The librarians would cringe…I took a library book on vacation! There wasn’t a lot of time to read, as we were either busy doing adventurous things or too tired to even pick up a book. But I still managed to get this one finished.
Finish #45 is Match Me If You Can by Susan Elizabeth Phillips. (Yes, this is the third book of hers that I’ve read in a very short amount of time.) I enjoyed this tale of Matchmaker Annabelle and her client Heath. It was lighthearted and fun, and the secondary story line was intriguing also.

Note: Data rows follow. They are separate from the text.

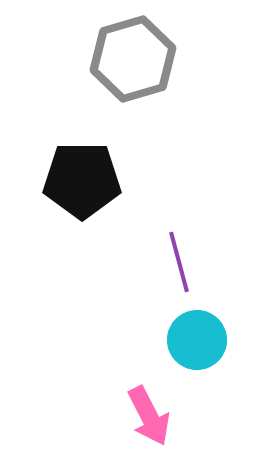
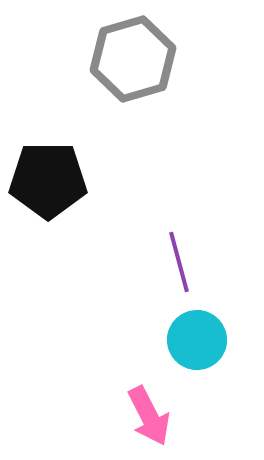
black pentagon: moved 34 px left
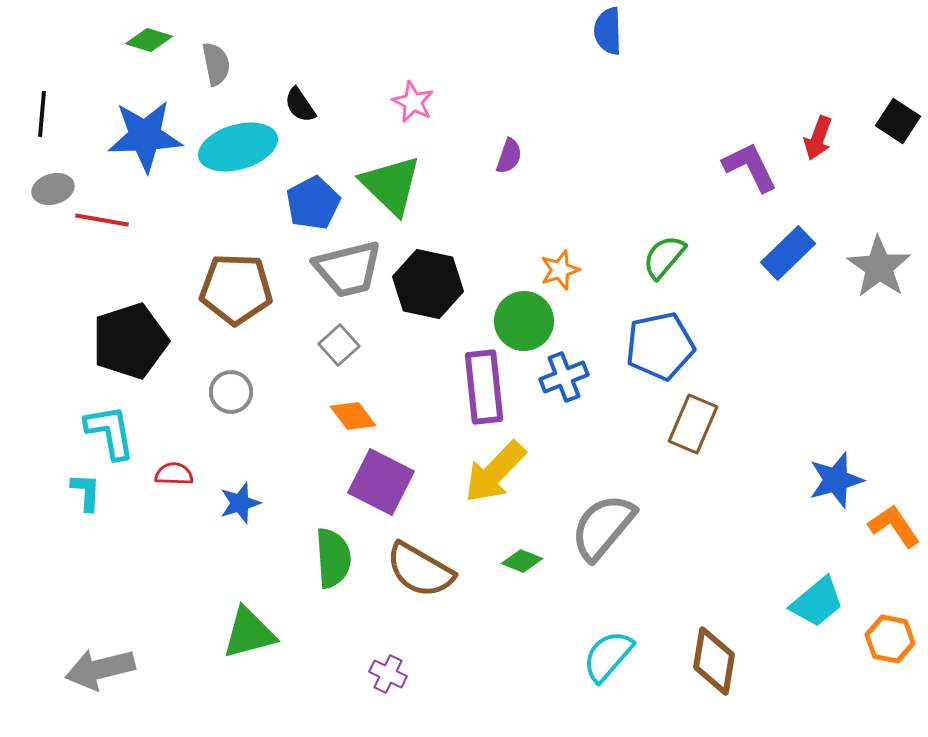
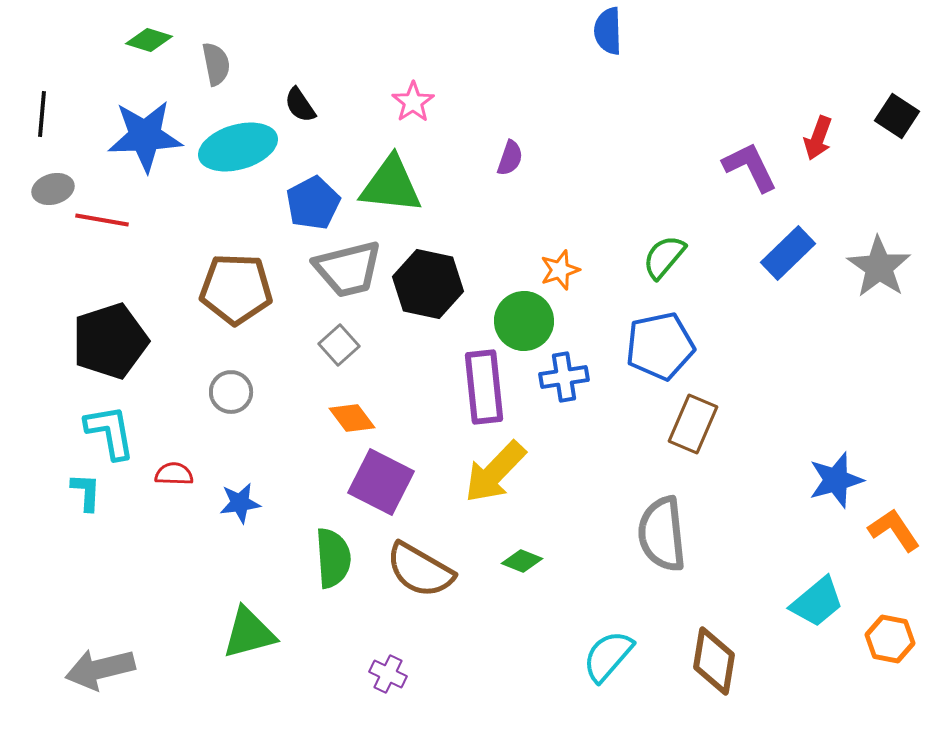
pink star at (413, 102): rotated 12 degrees clockwise
black square at (898, 121): moved 1 px left, 5 px up
purple semicircle at (509, 156): moved 1 px right, 2 px down
green triangle at (391, 185): rotated 38 degrees counterclockwise
black pentagon at (130, 341): moved 20 px left
blue cross at (564, 377): rotated 12 degrees clockwise
orange diamond at (353, 416): moved 1 px left, 2 px down
blue star at (240, 503): rotated 9 degrees clockwise
orange L-shape at (894, 526): moved 4 px down
gray semicircle at (603, 527): moved 59 px right, 7 px down; rotated 46 degrees counterclockwise
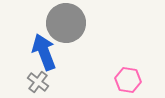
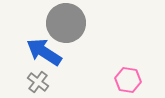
blue arrow: rotated 36 degrees counterclockwise
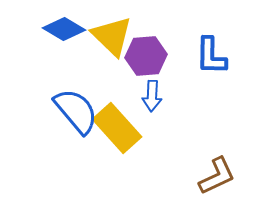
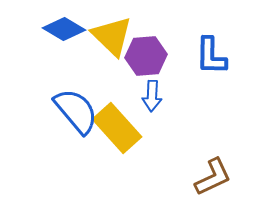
brown L-shape: moved 4 px left, 1 px down
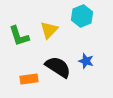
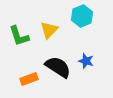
orange rectangle: rotated 12 degrees counterclockwise
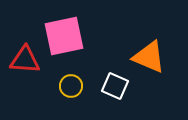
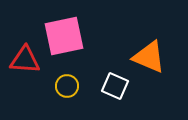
yellow circle: moved 4 px left
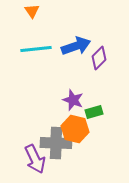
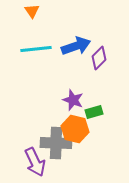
purple arrow: moved 3 px down
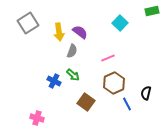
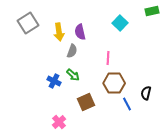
purple semicircle: rotated 140 degrees counterclockwise
pink line: rotated 64 degrees counterclockwise
brown hexagon: rotated 25 degrees clockwise
brown square: rotated 30 degrees clockwise
pink cross: moved 22 px right, 4 px down; rotated 32 degrees clockwise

So, about those adventurous things…I thought I’d take the next few posts to share some of our stories and pictures. Once upon a time, many years ago, hubby and I managed to get away from our parenting duties for one singular night to see Les Miserables. On rare occasions, our three kids attended overnights at church which afforded us with a few hours of kid free time, but there was never enough time to actually go somewhere. But this year all three headed out of town on a mission trip, and we were left with several days in a row to do whatever we wanted.
What did we do?
We attacked the Bucket List.
We spent Sunday driving all the way to North Carolina. (It was a crazy long day as we’d had to get the kiddos to church by 4:30 a.m. For me, that’s practically the middle of the night!) We started Monday with a white water rafting trip. That bus in the photo doesn’t move, but it was kind of cool. Let me tell you something about myself. I hate water activities. I think it all goes back to a bad experience at swimming lessons when I was a kid. I don’t like boating. I am terrified of kayaks. But I braved (sort of and very badly) the teeny tiny rapids in a two-person inflatable kayak because hubby wanted to go. I found the whole experience quite terrifying. When hubby had to get out of the kayak and get us unstuck from a rock, I had horrifying visions of him freeing the kayak and the kayak zipping down the river with me in it and him left behind. (Obviously this particular activity was not on my bucket list.)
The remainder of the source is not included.